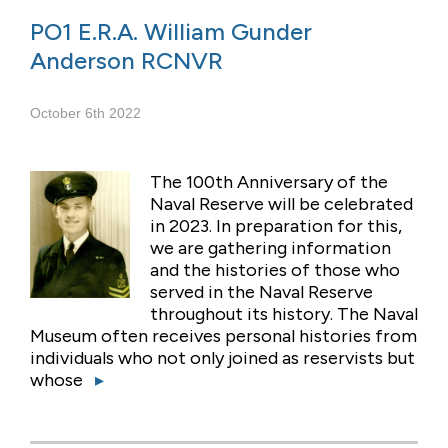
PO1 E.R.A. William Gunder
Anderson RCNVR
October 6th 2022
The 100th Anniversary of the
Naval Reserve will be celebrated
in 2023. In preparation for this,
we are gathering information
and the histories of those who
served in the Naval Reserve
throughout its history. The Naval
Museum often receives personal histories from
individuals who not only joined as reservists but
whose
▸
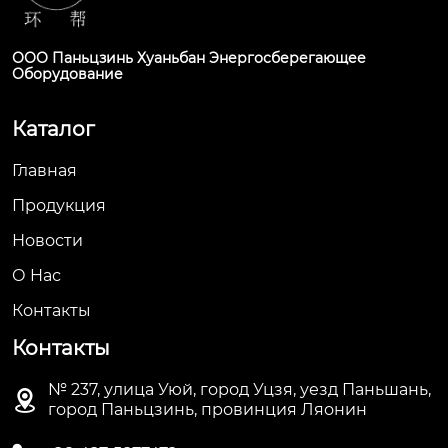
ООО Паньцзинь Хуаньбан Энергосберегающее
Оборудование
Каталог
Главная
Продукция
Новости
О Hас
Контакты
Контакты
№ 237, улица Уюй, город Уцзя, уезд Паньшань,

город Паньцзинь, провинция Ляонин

——

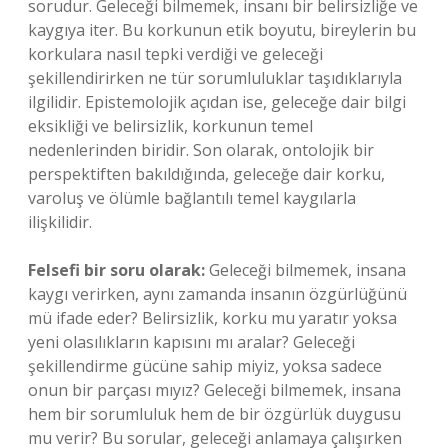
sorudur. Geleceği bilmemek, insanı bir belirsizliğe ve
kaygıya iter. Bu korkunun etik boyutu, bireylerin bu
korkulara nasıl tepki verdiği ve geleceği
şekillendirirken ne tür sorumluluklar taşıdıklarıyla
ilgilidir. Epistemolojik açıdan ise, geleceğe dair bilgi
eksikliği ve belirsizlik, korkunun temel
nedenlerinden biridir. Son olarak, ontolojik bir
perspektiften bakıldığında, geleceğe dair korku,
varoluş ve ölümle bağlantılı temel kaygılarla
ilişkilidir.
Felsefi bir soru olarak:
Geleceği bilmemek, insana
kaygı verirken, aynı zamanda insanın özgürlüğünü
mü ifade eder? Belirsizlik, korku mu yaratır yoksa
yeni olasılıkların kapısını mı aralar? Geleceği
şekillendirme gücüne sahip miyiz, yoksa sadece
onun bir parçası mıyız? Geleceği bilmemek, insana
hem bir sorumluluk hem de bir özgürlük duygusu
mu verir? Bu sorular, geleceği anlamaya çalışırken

——

## Exercise goal
Write back word for word every line in the entries above from the one with "The 100th Anniversary of the" to the one with "город Паньцзинь, провинция Ляонин", ends included, and none of the pictures.

## Exercise result
The 100th Anniversary of the
Naval Reserve will be celebrated
in 2023. In preparation for this,
we are gathering information
and the histories of those who
served in the Naval Reserve
throughout its history. The Naval
Museum often receives personal histories from
individuals who not only joined as reservists but
whose
▸
ООО Паньцзинь Хуаньбан Энергосберегающее
Оборудование
Каталог
Главная
Продукция
Новости
О Hас
Контакты
Контакты
№ 237, улица Уюй, город Уцзя, уезд Паньшань,

город Паньцзинь, провинция Ляонин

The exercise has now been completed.